[[ INPUT DATA, beginning ]]

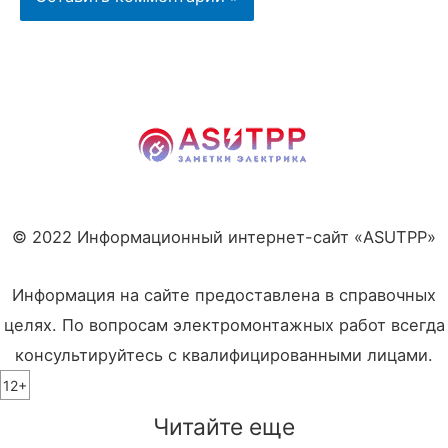
© 2022 Информационный интернет-сайт «ASUTPP»
Информация на сайте предоставлена в справочных
целях. По вопросам электромонтажных работ всегда
консультируйтесь с квалифицированными лицами.
12+
Читайте еще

[[ INPUT DATA, end ]]

Reproduce the lines word for word, starting at the one holding "Информация на сайте" and ending at the final line of the material above.

Информация на сайте предоставлена в справочных
целях. По вопросам электромонтажных работ всегда
консультируйтесь с квалифицированными лицами.
12+
Читайте еще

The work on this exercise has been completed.